● What the task asks
Nothing but the lines from the start of the data through the line with "pour des résultats innovants et vous assurer" should appear in the answer, each retyped exactly, and pictures should not.

Extracted records
———
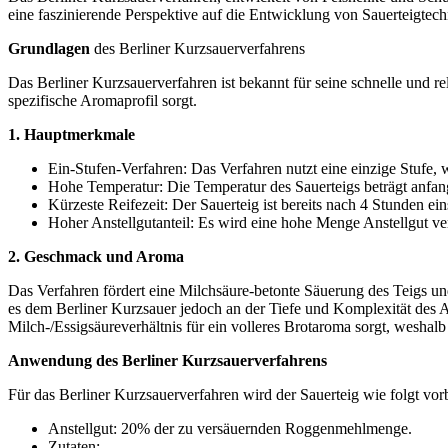
eine faszinierende Perspektive auf die Entwicklung von Sauerteigtec
Grundlagen
des Berliner Kurzsauerverfahrens
Das Berliner Kurzsauerverfahren ist bekannt für seine schnelle und re
spezifische Aromaprofil sorgt.
1. Hauptmerkmale
Ein-Stufen-Verfahren: Das Verfahren nutzt eine einzige Stufe,
Hohe Temperatur: Die Temperatur des Sauerteigs beträgt anfa
Kürzeste Reifezeit: Der Sauerteig ist bereits nach 4 Stunden e
Hoher Anstellgutanteil: Es wird eine hohe Menge Anstellgut 
2. Geschmack und Aroma
Das Verfahren fördert eine Milchsäure-betonte Säuerung des Teigs un
es dem Berliner Kurzsauer jedoch an der Tiefe und Komplexität des 
Milch-/Essigsäureverhältnis für ein volleres Brotaroma sorgt, weshalb
Anwendung des Berliner Kurzsauerverfahrens
Für das Berliner Kurzsauerverfahren wird der Sauerteig wie folgt vorb
Anstellgut: 20% der zu versäuernden Roggenmehlmenge.
Zutaten:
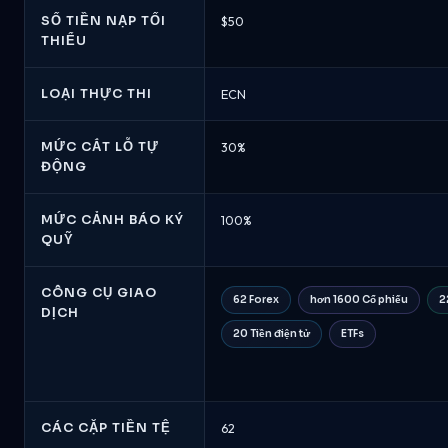
SỐ TIỀN NẠP TỐI
$50
THIỂU
LOẠI THỰC THI
ECN
MỨC CẮT LỖ TỰ
30%
ĐỘNG
MỨC CẢNH BÁO KÝ
100%
QUỸ
CÔNG CỤ GIAO
62 Forex
hơn 1600 Cổ phiếu
2
DỊCH
20 Tiền điện tử
ETFs
CÁC CẶP TIỀN TỆ
62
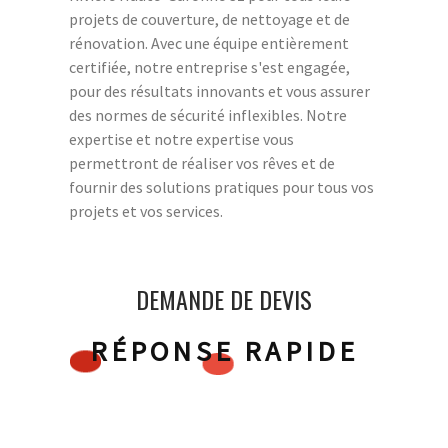
projets de couverture, de nettoyage et de
rénovation. Avec une équipe entièrement
certifiée, notre entreprise s'est engagée,
pour des résultats innovants et vous assurer
des normes de sécurité inflexibles. Notre
expertise et notre expertise vous
permettront de réaliser vos rêves et de
fournir des solutions pratiques pour tous vos
projets et vos services.
DEMANDE DE DEVIS
RÉPONSE RAPIDE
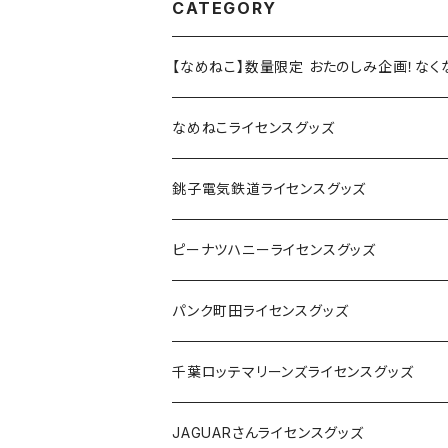
CATEGORY
【なめねこ】数量限定 おたのしみ企画！な
なめねこライセンスグッズ
Tシャツ
銚子電気鉄道ライセンスグッズ
キャップ
ステッカー
ピーナツハニーライセンスグッズ
ステッカー
缶バッジ
Tシャツ
パンク町田ライセンスグッズ
缶バッジ
アクリルキーホルダー
キャップ
Tシャツ
千葉ロッテマリーンズライセンスグッズ
ホテルキーホルダー
ホテルキーホルダー
バッグ
キャップ
ステッカー
JAGUARさんライセンスグッズ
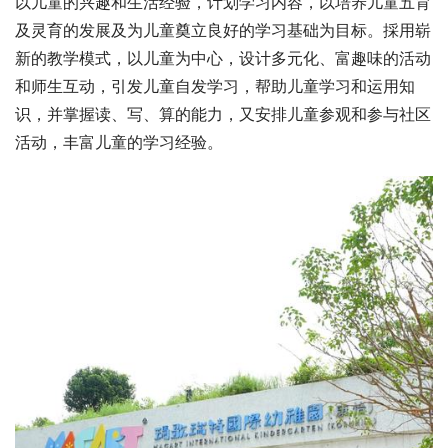
以儿童的兴趣和生活经验，计划学习内容，以培养儿童五育
及灵育的发展及为儿童奠立良好的学习基础为目标。採用崭
新的教学模式，以儿童为中心，设计多元化、富趣味的活动
和师生互动，引发儿童自发学习，帮助儿童学习和运用知
识，并掌握读、写、算的能力，又安排儿童参观和参与社区
活动，丰富儿童的学习经验。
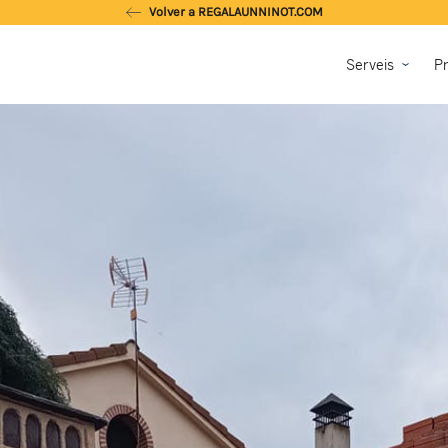
Volver a REGALAUNNINOT.COM
Serveis
Pr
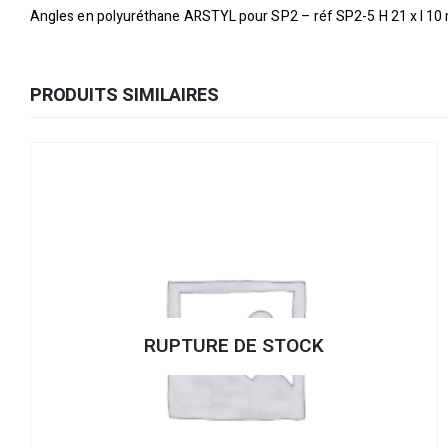
Angles en polyuréthane ARSTYL pour SP2 – réf SP2-5 H 21 x l 1
PRODUITS SIMILAIRES
RUPTURE DE STOCK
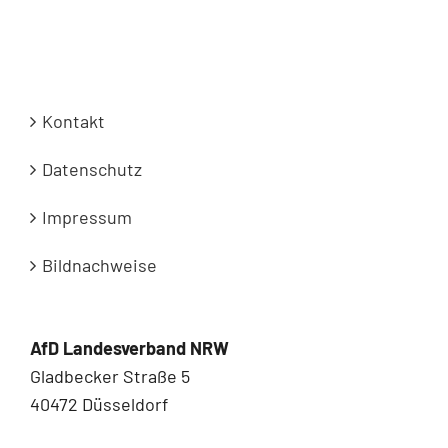
Kontakt
Datenschutz
Impressum
Bildnachweise
AfD Landesverband NRW
Gladbecker Straße 5
40472 Düsseldorf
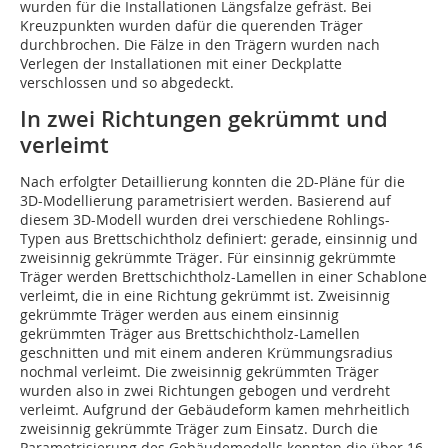
wurden für die Installationen Längsfalze gefräst. Bei
Kreuzpunkten wurden dafür die querenden Träger
durchbrochen. Die Fälze in den Trägern wurden nach
Verlegen der Installationen mit einer Deckplatte
verschlossen und so abgedeckt.
In zwei Richtungen gekrümmt und
verleimt
Nach erfolgter Detaillierung konnten die 2D-Pläne für die
3D-Modellierung parametrisiert werden. Basierend auf
diesem 3D-Modell wurden drei verschiedene Rohlings-
Typen aus Brettschichtholz definiert: gerade, einsinnig und
zweisinnig gekrümmte Träger. Für einsinnig gekrümmte
Träger werden Brettschichtholz-Lamellen in einer Schablone
verleimt, die in eine Richtung gekrümmt ist. Zweisinnig
gekrümmte Träger werden aus einem einsinnig
gekrümmten Träger aus Brettschichtholz-Lamellen
geschnitten und mit einem anderen Krümmungsradius
nochmal verleimt. Die zweisinnig gekrümmten Träger
wurden also in zwei Richtungen gebogen und verdreht
verleimt. Aufgrund der Gebäudeform kamen mehrheitlich
zweisinnig gekrümmte Träger zum Einsatz. Durch die
Parametrisierung des Gebäudemodells konnten die über 16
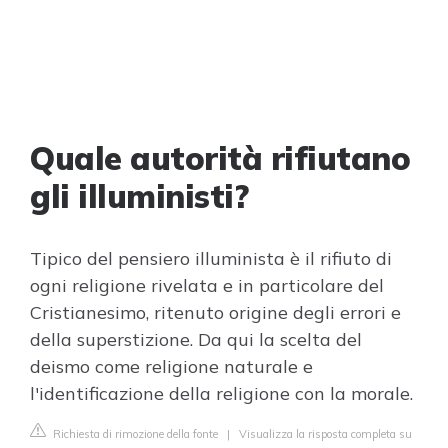
Quale autorità rifiutano
gli illuministi?
Tipico del pensiero illuminista è il rifiuto di
ogni religione rivelata e in particolare del
Cristianesimo, ritenuto origine degli errori e
della superstizione. Da qui la scelta del
deismo come religione naturale e
l'identificazione della religione con la morale.
Richiesta di rimozione della fonte
|
Visualizza la risposta completa su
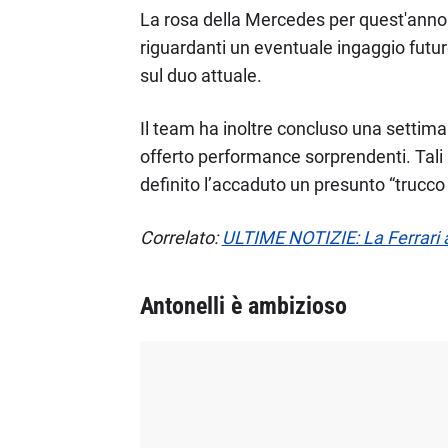
La rosa della Mercedes per quest'ann
riguardanti un eventuale ingaggio futur
sul duo attuale.
Il team ha inoltre concluso una settima
offerto performance sorprendenti. Tali r
definito l’accaduto un presunto “trucc
Correlato:
ULTIME NOTIZIE: La Ferrari
Antonelli è ambizioso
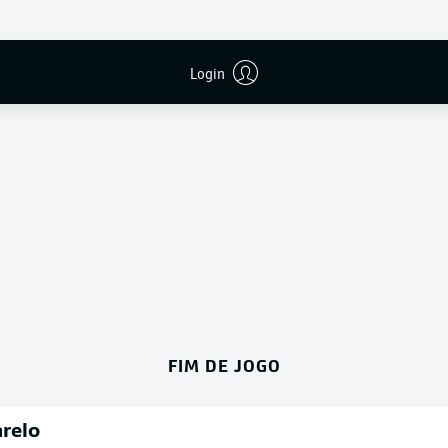
Publicidade
Login
FIM DE JOGO
relo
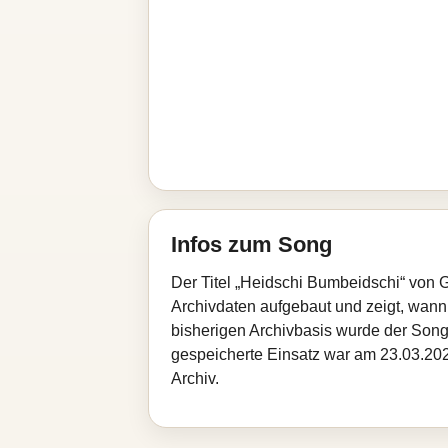
Infos zum Song
Der Titel „Heidschi Bumbeidschi“ von 
Archivdaten aufgebaut und zeigt, wann d
bisherigen Archivbasis wurde der Song
gespeicherte Einsatz war am 23.03.202
Archiv.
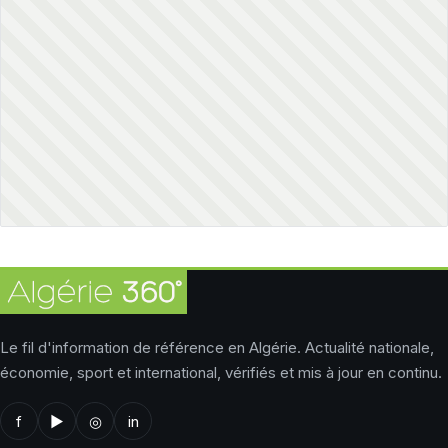
Le fil d'information de référence en Algérie. Actualité nationale,
économie, sport et international, vérifiés et mis à jour en continu.
f
▶
◎
in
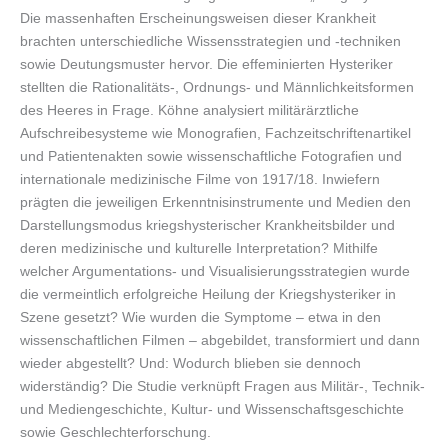
Die massenhaften Erscheinungsweisen dieser Krankheit
brachten unterschiedliche Wissensstrategien und -techniken
sowie Deutungsmuster hervor. Die effeminierten Hysteriker
stellten die Rationalitäts-, Ordnungs- und Männlichkeitsformen
des Heeres in Frage. Köhne analysiert militärärztliche
Aufschreibesysteme wie Monografien, Fachzeitschriftenartikel
und Patientenakten sowie wissenschaftliche Fotografien und
internationale medizinische Filme von 1917/18. Inwiefern
prägten die jeweiligen Erkenntnisinstrumente und Medien den
Darstellungsmodus kriegshysterischer Krankheitsbilder und
deren medizinische und kulturelle Interpretation? Mithilfe
welcher Argumentations- und Visualisierungsstrategien wurde
die vermeintlich erfolgreiche Heilung der Kriegshysteriker in
Szene gesetzt? Wie wurden die Symptome – etwa in den
wissenschaftlichen Filmen – abgebildet, transformiert und dann
wieder abgestellt? Und: Wodurch blieben sie dennoch
widerständig? Die Studie verknüpft Fragen aus Militär-, Technik-
und Mediengeschichte, Kultur- und Wissenschaftsgeschichte
sowie Geschlechterforschung.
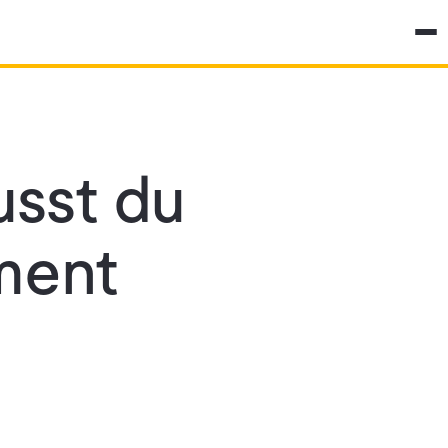
usst du
ment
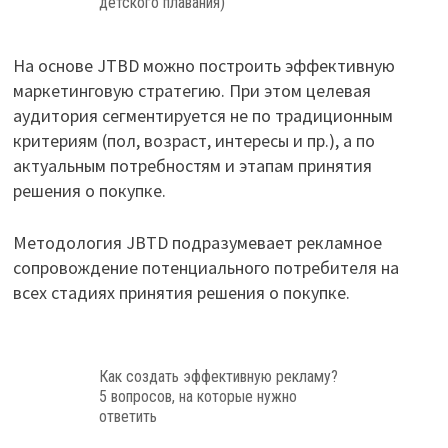
детского плавания)
На основе JTBD можно построить эффективную
маркетинговую стратегию. При этом целевая
аудитория сегментируется не по традиционным
критериям (пол, возраст, интересы и пр.), а по
актуальным потребностям и этапам принятия
решения о покупке.
Методология JBTD подразумевает рекламное
сопровождение потенциального потребителя на
всех стадиях принятия решения о покупке.
Как создать эффективную рекламу?
5 вопросов, на которые нужно
ответить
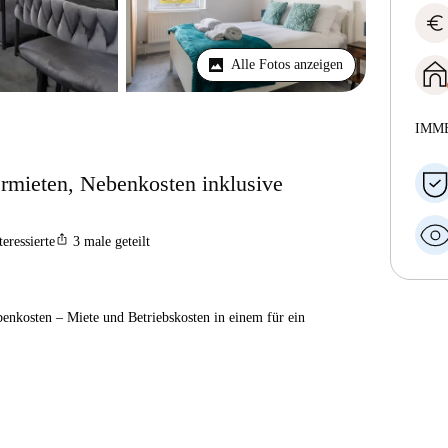
euro
Alle Fotos anzeigen
IMM
mieten, Nebenkosten inklusive
ios_share
teressierte
3
male geteilt
enkosten – Miete und Betriebskosten in einem für ein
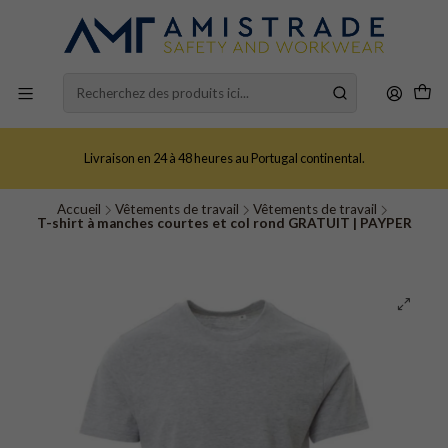
Livraison en 24 à 48 heures au Portugal continental.
Accueil
Vêtements de travail
Vêtements de travail
T-shirt à manches courtes et col rond GRATUIT | PAYPER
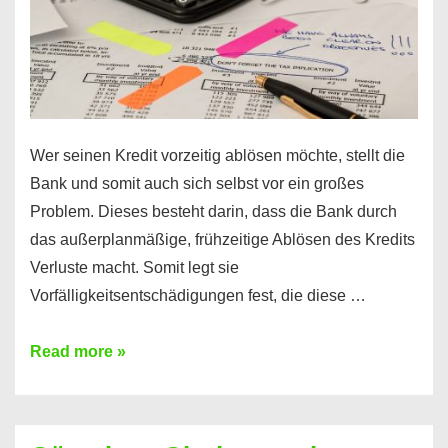
Wer seinen Kredit vorzeitig ablösen möchte, stellt die
Bank und somit auch sich selbst vor ein großes
Problem. Dieses besteht darin, dass die Bank durch
das außerplanmäßige, frühzeitige Ablösen des Kredits
Verluste macht. Somit legt sie
Vorfälligkeitsentschädigungen fest, die diese …
Kredit
Read more »
vorzeitig
ablösen
und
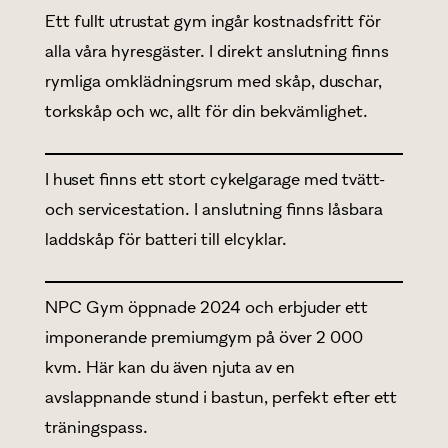
Ett fullt utrustat gym ingår kostnadsfritt för
alla våra hyresgäster. I direkt anslutning finns
rymliga omklädningsrum med skåp, duschar,
torkskåp och wc, allt för din bekvämlighet.
I huset finns ett stort cykelgarage med tvätt-
och servicestation. I anslutning finns låsbara
laddskåp för batteri till elcyklar.
NPC Gym öppnade 2024 och erbjuder ett
imponerande premiumgym på över 2 000
kvm. Här kan du även njuta av en
avslappnande stund i bastun, perfekt efter ett
träningspass.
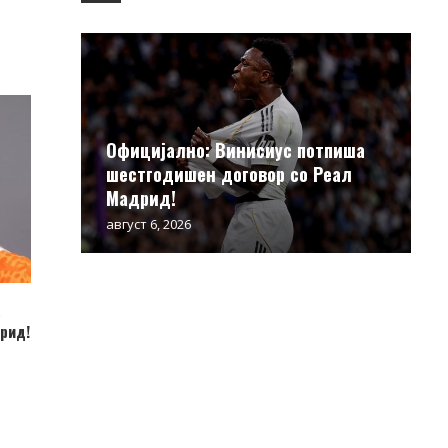
Официјално: Винисиус потпиша
шестгодишен договор со Реал
Мадрид!
август 6, 2026
а
рид!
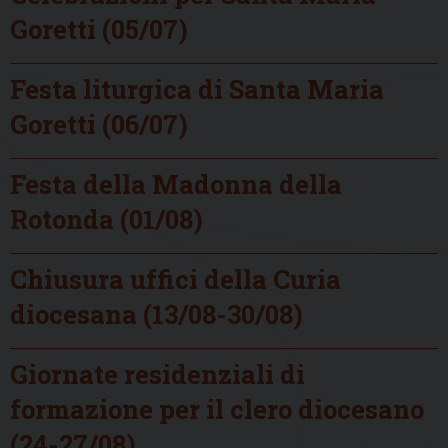
Goretti (05/07)
Festa liturgica di Santa Maria
Goretti (06/07)
Festa della Madonna della
Rotonda (01/08)
Chiusura uffici della Curia
diocesana (13/08-30/08)
Giornate residenziali di
formazione per il clero diocesano
(24-27/08)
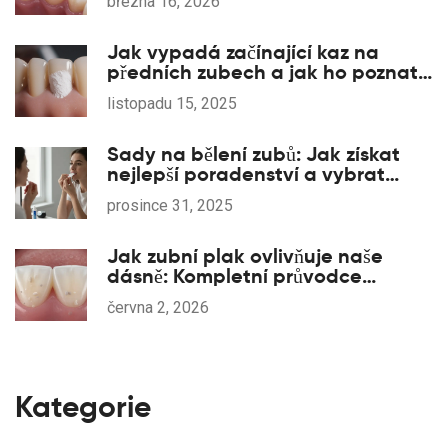
března 16, 2026
Jak vypadá začínající kaz na
předních zubech a jak ho poznat
včas
listopadu 15, 2025
Sady na bělení zubů: Jak získat
nejlepší poradenství a vybrat
správnou variantu
prosince 31, 2025
Jak zubní plak ovlivňuje naše
dásně: Kompletní průvodce
prevencí a léčbou
června 2, 2026
Kategorie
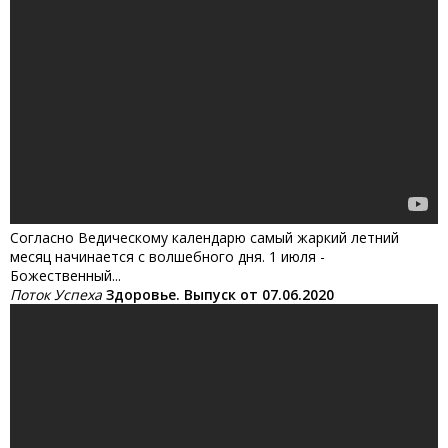
Согласно Ведическому календарю самый жаркий летний
месяц начинается с волшебного дня. 1 июля -
Божественный...
Поток Успеха
Здоровье. Выпуск от 07.06.2020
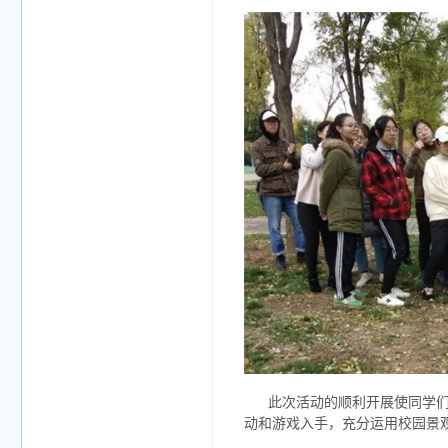
此次活动的顺利开展使同学
动和游戏入手，充分运用校园景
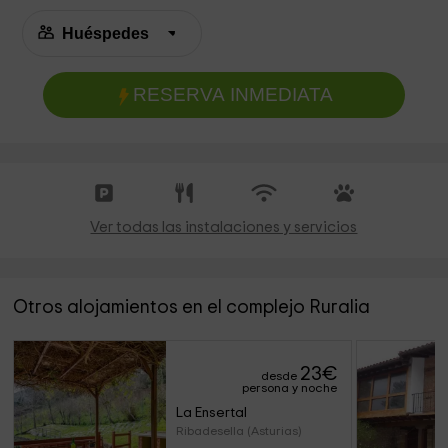
RESERVA INMEDIATA
Ver todas las instalaciones y servicios
Otros alojamientos en el complejo Ruralia
23
€
desde
persona y noche
La Ensertal
Ribadesella (Asturias)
———
● Answer box
eine faszinierende Perspektive auf die Entwicklung von Sauerteigtec
Grundlagen
des Berliner Kurzsauerverfahrens
Das Berliner Kurzsauerverfahren ist bekannt für seine schnelle und re
spezifische Aromaprofil sorgt.
1. Hauptmerkmale
Ein-Stufen-Verfahren: Das Verfahren nutzt eine einzige Stufe,
Hohe Temperatur: Die Temperatur des Sauerteigs beträgt anfa
Kürzeste Reifezeit: Der Sauerteig ist bereits nach 4 Stunden e
Hoher Anstellgutanteil: Es wird eine hohe Menge Anstellgut 
2. Geschmack und Aroma
Das Verfahren fördert eine Milchsäure-betonte Säuerung des Teigs un
es dem Berliner Kurzsauer jedoch an der Tiefe und Komplexität des 
Milch-/Essigsäureverhältnis für ein volleres Brotaroma sorgt, weshalb
Anwendung des Berliner Kurzsauerverfahrens
Für das Berliner Kurzsauerverfahren wird der Sauerteig wie folgt vorb
Anstellgut: 20% der zu versäuernden Roggenmehlmenge.
Zutaten:
SỐ TIỀN NẠP TỐI
$50
THIỂU
LOẠI THỰC THI
ECN
MỨC CẮT LỖ TỰ
30%
ĐỘNG
MỨC CẢNH BÁO KÝ
100%
QUỸ
CÔNG CỤ GIAO
62 Forex
hơn 1600 Cổ phiếu
2
DỊCH
20 Tiền điện tử
ETFs
CÁC CẶP TIỀN TỆ
62
projets de couverture, de nettoyage et de
rénovation. Avec une équipe entièrement
certifiée, notre entreprise s'est engagée,
pour des résultats innovants et vous assurer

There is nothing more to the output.